1h de solo par l’artiste Brice Bernier fondateur de la compagnie KLP à Onyx.
Un fin mélange de danse contemporaine et de hi-hop, notamment par la robotique, le slow motion accompagné par de la vidéo et de la musique mixée en live. En effet, trois accompagnateurs, un beatmakeur, ingénieur lumière et un autre vidéo, arrivant à la fin de l’intro un par un.

Plateau nu on y voit une composition abstraite puis parfois le seul tapis présent devient alors le terrain d’entraînement, symbole de l’espace de freestyle dans le hip-hop.

Après une entrée du danseur très saccadé et lente, un « marché » très découpé, une musique de tous les jours vient interrompre la scène et la changer en moment hors scène chez les danseurs... La préparation de son corps, de l’habillage aux étirements.

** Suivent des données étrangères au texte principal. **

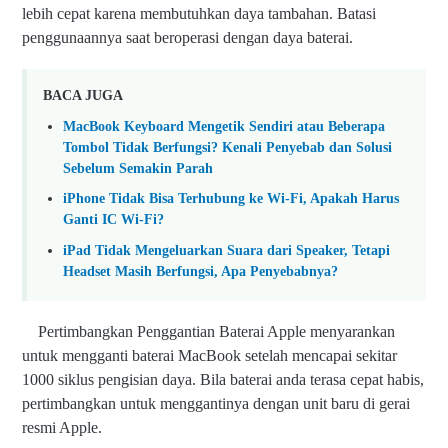
lebih cepat karena membutuhkan daya tambahan. Batasi
penggunaannya saat beroperasi dengan daya baterai.
BACA JUGA
MacBook Keyboard Mengetik Sendiri atau Beberapa
Tombol Tidak Berfungsi? Kenali Penyebab dan Solusi
Sebelum Semakin Parah
iPhone Tidak Bisa Terhubung ke Wi-Fi, Apakah Harus
Ganti IC Wi-Fi?
iPad Tidak Mengeluarkan Suara dari Speaker, Tetapi
Headset Masih Berfungsi, Apa Penyebabnya?
Pertimbangkan Penggantian Baterai Apple menyarankan
untuk mengganti baterai MacBook setelah mencapai sekitar
1000 siklus pengisian daya. Bila baterai anda terasa cepat habis,
pertimbangkan untuk menggantinya dengan unit baru di gerai
resmi Apple.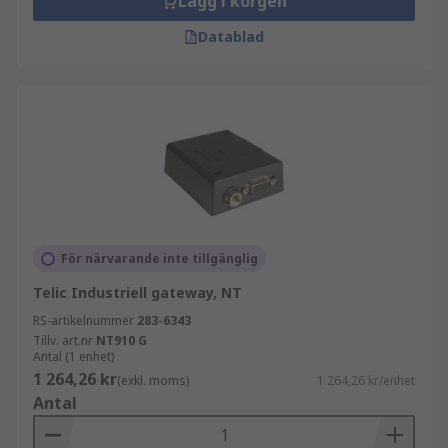
Lägg i korgen
Datablad
För närvarande inte tillgänglig
Telic Industriell gateway, NT
RS-artikelnummer
283-6343
Tillv. art.nr
NT910 G
Antal (1 enhet)
1 264,26 kr
(exkl. moms)
1 264,26 kr/enhet
Antal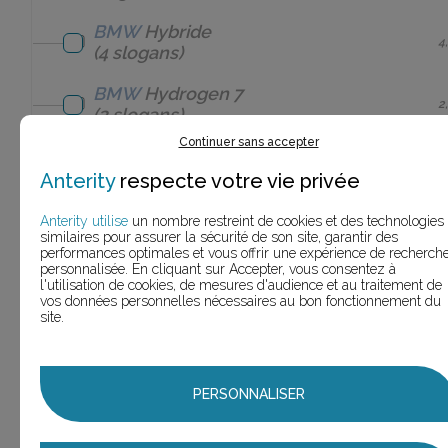
BMW
Hybride
4
(4 slogans)
BMW
Hydrogen 7
2
(2 slogans)
Continuer sans accepter
BMW
i
(1
Anterity
respecte votre vie privée
1
slogan)
Anterity utilise
un nombre restreint de cookies et des technologies
BMW
I
similaires pour assurer la sécurité de son site, garantir des
performances optimales et vous offrir une expérience de recherch
electric
(1
1
personnalisée. En cliquant sur Accepter, vous consentez à
slogan)
l'utilisation de cookies, de mesures d'audience et au traitement de
vos données personnelles nécessaires au bon fonctionnement du
site.
BMW
I série
1
éléctrique
(1 slogan)
BMW
i Series
PERSONNALISER
2
(2 slogans)
BMW
i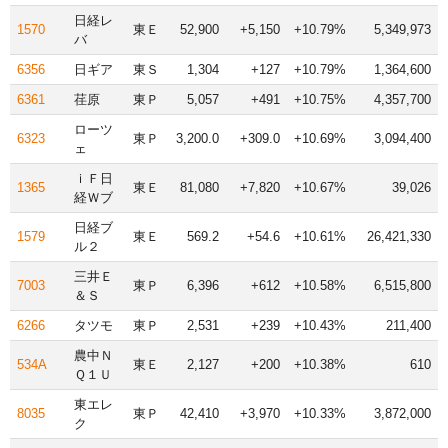
日経レ
1570
東Ｅ
52,900
+5,150
+10.79%
5,349,973
バ
6356
日ギア
東Ｓ
1,304
+127
+10.79%
1,364,600
6361
荏原
東Ｐ
5,057
+491
+10.75%
4,357,700
ローツ
6323
東Ｐ
3,200.0
+309.0
+10.69%
3,094,400
ェ
ｉＦ日
1365
東Ｅ
81,080
+7,820
+10.67%
39,026
経Ｗブ
日経ブ
1579
東Ｅ
569.2
+54.6
+10.61%
26,421,330
ル２
三井Ｅ
7003
東Ｐ
6,396
+612
+10.58%
6,515,800
＆Ｓ
6266
タツモ
東Ｐ
2,531
+239
+10.43%
211,400
農中Ｎ
534A
東Ｅ
2,127
+200
+10.38%
610
Ｑ１Ｕ
東エレ
8035
東Ｐ
42,410
+3,970
+10.33%
3,872,000
ク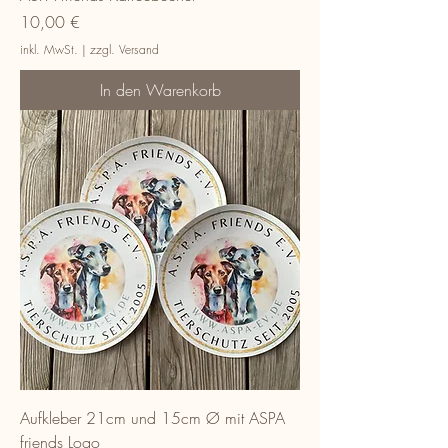
Preis
10,00 €
inkl. MwSt.
|
zzgl. Versand
In den Warenkorb
Aufkleber 21cm und 15cm Ø mit ASPA
friends Logo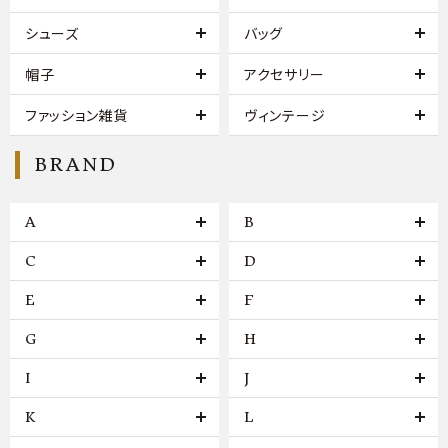
シューズ
バッグ
帽子
アクセサリー
ファッション雑貨
ヴィンテージ
BRAND
A
B
C
D
E
F
G
H
I
J
K
L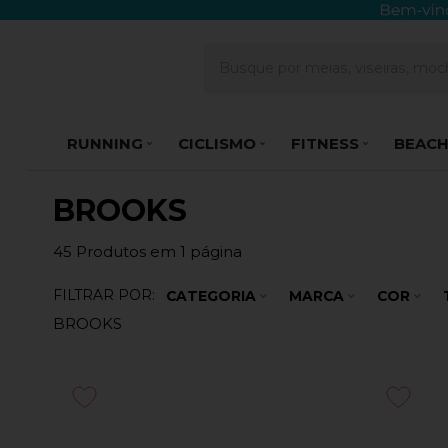
RUNNING
CICLISMO
FITNESS
BEACH
BROOKS
45
Produtos em
1
página
FILTRAR POR:
CATEGORIA
MARCA
COR
BROOKS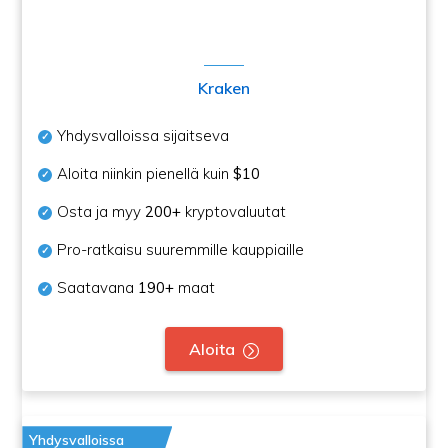
Kraken
Yhdysvalloissa sijaitseva
Aloita niinkin pienellä kuin
$10
Osta ja myy
200+
kryptovaluutat
Pro-ratkaisu suuremmille kauppiaille
Saatavana
190+
maat
Aloita
Yhdysvalloissa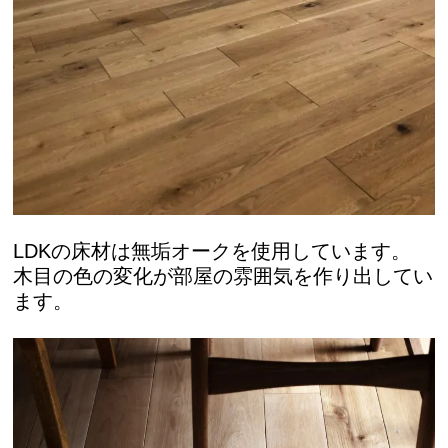
LDKの床材は無垢オークを使用しています。
木目の色の変化が部屋の雰囲気を作り出してい
ます。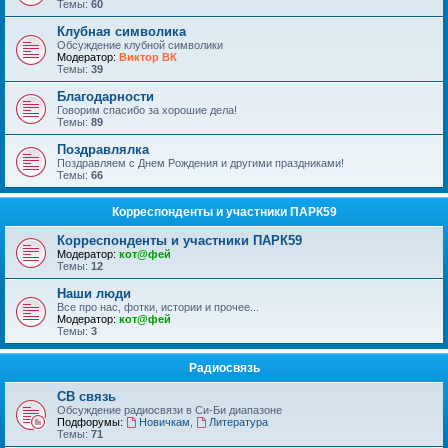
Темы:
60
Клубная символика
Обсуждение клубной символики
Модератор:
Виктор ВК
Темы:
39
Благодарности
Говорим спасибо за хорошие дела!
Темы:
89
Поздравлялка
Поздравляем с Днем Рождения и другими праздниками!
Темы:
66
Корреспонденты и участники ПАРК59
Корреспонденты и участники ПАРК59
Модератор:
кот@фей
Темы:
12
Наши люди
Все про нас, фотки, истории и прочее...
Модератор:
кот@фей
Темы:
3
Радиосвязь
СВ связь
Обсуждение радиосвязи в Си-Би диапазоне
Подфорумы:
Новичкам
,
Литература
Темы:
71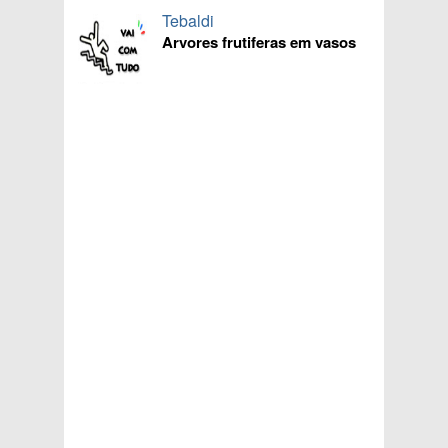
Tebaldi
Arvores frutiferas em vasos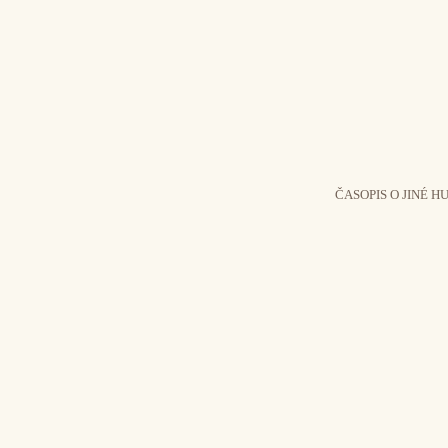
ČASOPIS O JINÉ H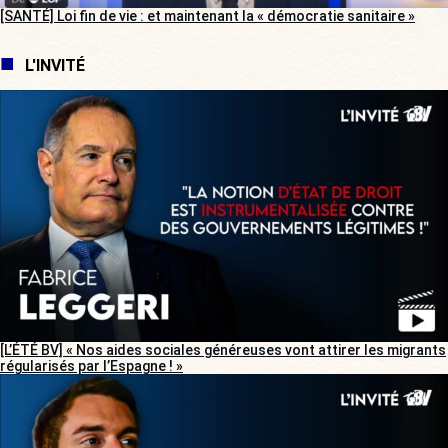
[SANTÉ] Loi fin de vie : et maintenant la « démocratie sanitaire »
L'INVITÉ
[L’ÉTÉ BV] « Nos aides sociales généreuses vont attirer les migrants
régularisés par l’Espagne ! »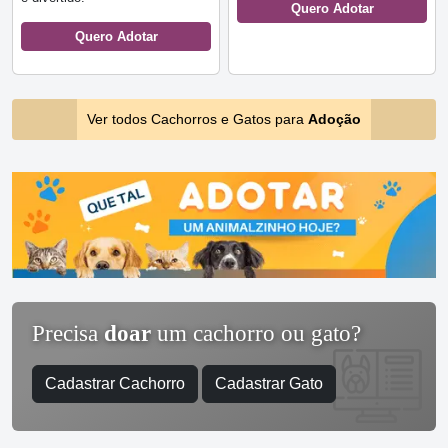
Quero Adotar
Quero Adotar
Ver todos Cachorros e Gatos para
Adoção
Precisa
doar
um cachorro ou gato?
Cadastrar Cachorro
Cadastrar Gato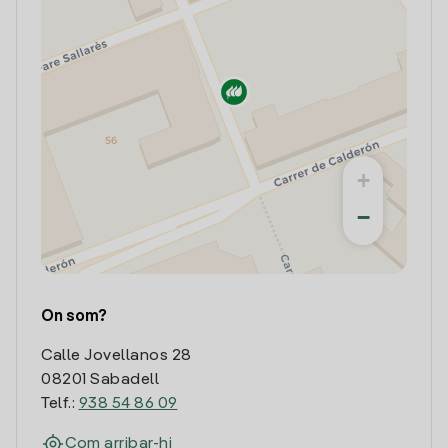
+
−
On som?
Calle Jovellanos 28
08201 Sabadell
Telf.:
938 54 86 09
Com arribar-hi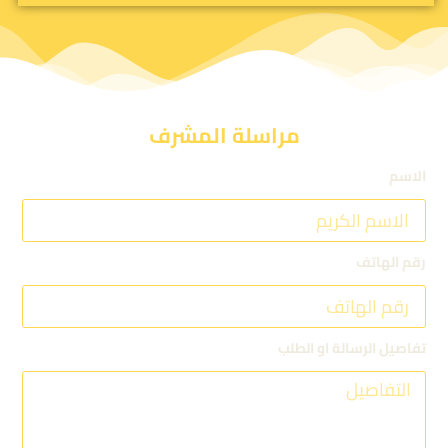
مراسلة المشرف
الاسم
رقم الهاتف
تفاصيل الرسالة او الطلب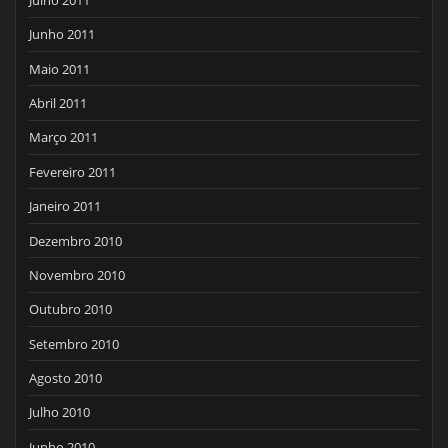
Junho 2011
Maio 2011
Abril 2011
Março 2011
Fevereiro 2011
Janeiro 2011
Dezembro 2010
Novembro 2010
Outubro 2010
Setembro 2010
Agosto 2010
Julho 2010
Junho 2010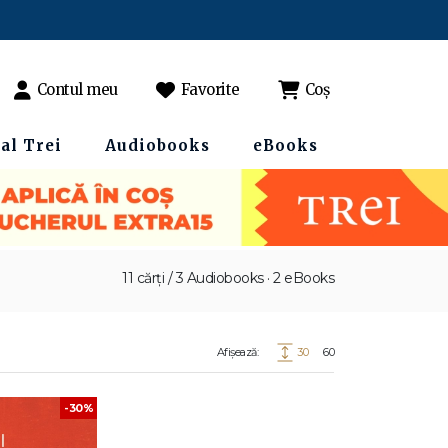
Contul meu
Favorite
Coș
al Trei
Audiobooks
eBooks
11 cărți / 3 Audiobooks · 2 eBooks
Afișează:
30
60
-30%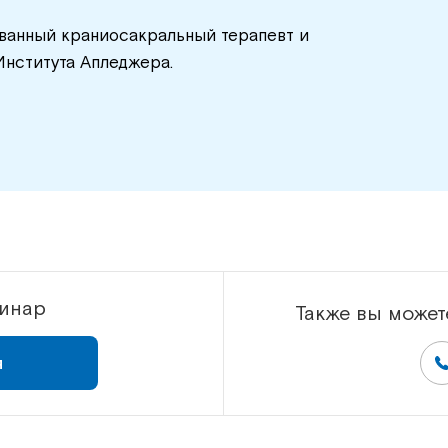
ованный краниосакральный терапевт и
нститута Апледжера.
минар
Также вы может
я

On retrouvera ces moments plusieurs fois toujours plus poussés, plus intenses, plus prenants... On pourra distinguer la respiration du sujet de plus en plus haletante. C’est un peu un tableau de ce que le corps est capable de faire... Jusqu’où peut-il, aller après avoir jouer ? L’épuisement... la transcendance...
Assez drôle les petits exercices d’échauffements, répétitifs, assez fantaisistes, très danse contemporaine cette fois-ci mais toujours avec les appuis au sol du hip-hop et parfois son rythme.
Le spectacle est à la fois lent et à la fois très pressé, on ressent de la tension, celle des muscles, du corps, de la respiration, celle des objectifs qu’on se donne aussi quand on danse, le toujours plus loin sans doute, l’éternel recommencement pour voir de l’évolution, de la justesse dans les mouvements.
C’était vraiment très joli à regarder... Je me suis sentie fatiguée pour le danseur. Même les ambiances lumières passaient du chaud (tons orange, rouge, jaune) au froid (bleu, blanc).